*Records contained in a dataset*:
====
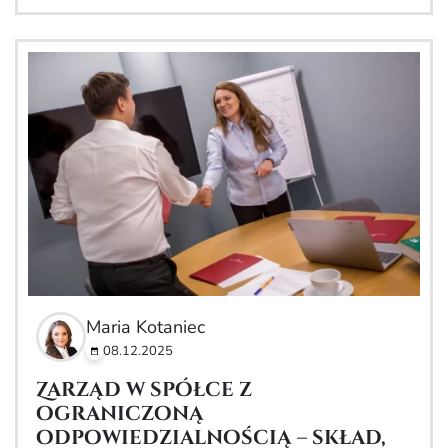
Maria Kotaniec
08.12.2025
Zarząd w spółce z
ograniczoną
odpowiedzialnością – skład,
====
*Work request*: Only the last part of the records is wanted. Repeat it exactly, beginning at the line containing "Zarząd w spółce z" and ending at the final line.

*Exercise result*:
Zarząd w spółce z
ograniczoną
odpowiedzialnością – skład,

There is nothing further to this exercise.